■ About this task: Hand back the entries below exactly.

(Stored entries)
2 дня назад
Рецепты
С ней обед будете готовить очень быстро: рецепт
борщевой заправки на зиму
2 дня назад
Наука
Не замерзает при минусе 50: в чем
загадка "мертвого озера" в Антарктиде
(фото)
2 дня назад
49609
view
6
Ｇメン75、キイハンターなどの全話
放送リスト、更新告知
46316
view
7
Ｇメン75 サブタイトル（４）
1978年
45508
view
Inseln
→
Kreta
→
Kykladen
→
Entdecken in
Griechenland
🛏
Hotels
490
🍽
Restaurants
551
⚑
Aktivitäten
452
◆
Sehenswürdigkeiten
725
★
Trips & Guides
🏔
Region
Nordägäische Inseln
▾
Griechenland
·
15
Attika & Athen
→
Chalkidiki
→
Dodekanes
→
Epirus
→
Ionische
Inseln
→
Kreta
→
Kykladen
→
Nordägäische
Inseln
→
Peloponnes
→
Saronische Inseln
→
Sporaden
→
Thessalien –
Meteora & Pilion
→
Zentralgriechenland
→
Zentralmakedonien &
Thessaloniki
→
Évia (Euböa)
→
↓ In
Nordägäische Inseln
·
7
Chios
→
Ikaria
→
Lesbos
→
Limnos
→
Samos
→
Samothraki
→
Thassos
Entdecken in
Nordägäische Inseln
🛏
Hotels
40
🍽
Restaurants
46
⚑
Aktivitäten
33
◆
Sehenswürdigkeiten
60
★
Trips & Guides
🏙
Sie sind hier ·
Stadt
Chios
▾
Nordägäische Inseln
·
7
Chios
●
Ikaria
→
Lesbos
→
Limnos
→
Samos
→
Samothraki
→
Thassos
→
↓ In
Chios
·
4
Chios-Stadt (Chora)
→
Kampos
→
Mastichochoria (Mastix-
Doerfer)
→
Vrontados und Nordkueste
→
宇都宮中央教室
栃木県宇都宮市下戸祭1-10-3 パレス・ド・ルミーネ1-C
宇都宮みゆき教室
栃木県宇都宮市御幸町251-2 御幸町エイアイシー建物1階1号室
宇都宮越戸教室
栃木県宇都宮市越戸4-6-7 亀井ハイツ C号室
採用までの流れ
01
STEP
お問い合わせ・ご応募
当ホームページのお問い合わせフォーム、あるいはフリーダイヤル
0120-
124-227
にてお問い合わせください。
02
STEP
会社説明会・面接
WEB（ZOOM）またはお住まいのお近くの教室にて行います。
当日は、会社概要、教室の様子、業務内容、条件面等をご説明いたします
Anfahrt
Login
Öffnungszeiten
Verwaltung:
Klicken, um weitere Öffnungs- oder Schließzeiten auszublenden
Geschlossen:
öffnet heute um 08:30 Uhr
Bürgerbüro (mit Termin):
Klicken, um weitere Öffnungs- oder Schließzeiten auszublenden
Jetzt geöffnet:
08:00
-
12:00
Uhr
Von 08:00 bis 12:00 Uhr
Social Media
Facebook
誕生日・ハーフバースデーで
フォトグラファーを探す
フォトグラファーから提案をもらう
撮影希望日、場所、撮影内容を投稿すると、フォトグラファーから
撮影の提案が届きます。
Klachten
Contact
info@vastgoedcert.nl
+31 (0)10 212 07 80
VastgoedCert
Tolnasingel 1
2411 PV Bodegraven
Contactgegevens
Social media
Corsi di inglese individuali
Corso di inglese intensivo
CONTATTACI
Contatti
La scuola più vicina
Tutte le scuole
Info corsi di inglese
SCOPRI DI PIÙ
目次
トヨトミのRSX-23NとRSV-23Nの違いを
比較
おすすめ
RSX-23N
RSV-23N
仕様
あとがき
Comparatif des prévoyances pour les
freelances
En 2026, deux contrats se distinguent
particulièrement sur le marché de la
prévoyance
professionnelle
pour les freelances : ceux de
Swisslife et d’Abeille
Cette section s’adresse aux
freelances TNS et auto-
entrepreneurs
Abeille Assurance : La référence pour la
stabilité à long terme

■ Output:
2 дня назад
Рецепты
С ней обед будете готовить очень быстро: рецепт
борщевой заправки на зиму
2 дня назад
Наука
Не замерзает при минусе 50: в чем
загадка "мертвого озера" в Антарктиде
(фото)
2 дня назад
49609
view
6
Ｇメン75、キイハンターなどの全話
放送リスト、更新告知
46316
view
7
Ｇメン75 サブタイトル（４）
1978年
45508
view
Inseln
→
Kreta
→
Kykladen
→
Entdecken in
Griechenland
🛏
Hotels
490
🍽
Restaurants
551
⚑
Aktivitäten
452
◆
Sehenswürdigkeiten
725
★
Trips & Guides
🏔
Region
Nordägäische Inseln
▾
Griechenland
·
15
Attika & Athen
→
Chalkidiki
→
Dodekanes
→
Epirus
→
Ionische
Inseln
→
Kreta
→
Kykladen
→
Nordägäische
Inseln
→
Peloponnes
→
Saronische Inseln
→
Sporaden
→
Thessalien –
Meteora & Pilion
→
Zentralgriechenland
→
Zentralmakedonien &
Thessaloniki
→
Évia (Euböa)
→
↓ In
Nordägäische Inseln
·
7
Chios
→
Ikaria
→
Lesbos
→
Limnos
→
Samos
→
Samothraki
→
Thassos
Entdecken in
Nordägäische Inseln
🛏
Hotels
40
🍽
Restaurants
46
⚑
Aktivitäten
33
◆
Sehenswürdigkeiten
60
★
Trips & Guides
🏙
Sie sind hier ·
Stadt
Chios
▾
Nordägäische Inseln
·
7
Chios
●
Ikaria
→
Lesbos
→
Limnos
→
Samos
→
Samothraki
→
Thassos
→
↓ In
Chios
·
4
Chios-Stadt (Chora)
→
Kampos
→
Mastichochoria (Mastix-
Doerfer)
→
Vrontados und Nordkueste
→
宇都宮中央教室
栃木県宇都宮市下戸祭1-10-3 パレス・ド・ルミーネ1-C
宇都宮みゆき教室
栃木県宇都宮市御幸町251-2 御幸町エイアイシー建物1階1号室
宇都宮越戸教室
栃木県宇都宮市越戸4-6-7 亀井ハイツ C号室
採用までの流れ
01
STEP
お問い合わせ・ご応募
当ホームページのお問い合わせフォーム、あるいはフリーダイヤル
0120-
124-227
にてお問い合わせください。
02
STEP
会社説明会・面接
WEB（ZOOM）またはお住まいのお近くの教室にて行います。
当日は、会社概要、教室の様子、業務内容、条件面等をご説明いたします
Anfahrt
Login
Öffnungszeiten
Verwaltung:
Klicken, um weitere Öffnungs- oder Schließzeiten auszublenden
Geschlossen:
öffnet heute um 08:30 Uhr
Bürgerbüro (mit Termin):
Klicken, um weitere Öffnungs- oder Schließzeiten auszublenden
Jetzt geöffnet:
08:00
-
12:00
Uhr
Von 08:00 bis 12:00 Uhr
Social Media
Facebook
誕生日・ハーフバースデーで
フォトグラファーを探す
フォトグラファーから提案をもらう
撮影希望日、場所、撮影内容を投稿すると、フォトグラファーから
撮影の提案が届きます。
Klachten
Contact
info@vastgoedcert.nl
+31 (0)10 212 07 80
VastgoedCert
Tolnasingel 1
2411 PV Bodegraven
Contactgegevens
Social media
Corsi di inglese individuali
Corso di inglese intensivo
CONTATTACI
Contatti
La scuola più vicina
Tutte le scuole
Info corsi di inglese
SCOPRI DI PIÙ
目次
トヨトミのRSX-23NとRSV-23Nの違いを
比較
おすすめ
RSX-23N
RSV-23N
仕様
あとがき
Comparatif des prévoyances pour les
freelances
En 2026, deux contrats se distinguent
particulièrement sur le marché de la
prévoyance
professionnelle
pour les freelances : ceux de
Swisslife et d’Abeille
Cette section s’adresse aux
freelances TNS et auto-
entrepreneurs
Abeille Assurance : La référence pour la
stabilité à long terme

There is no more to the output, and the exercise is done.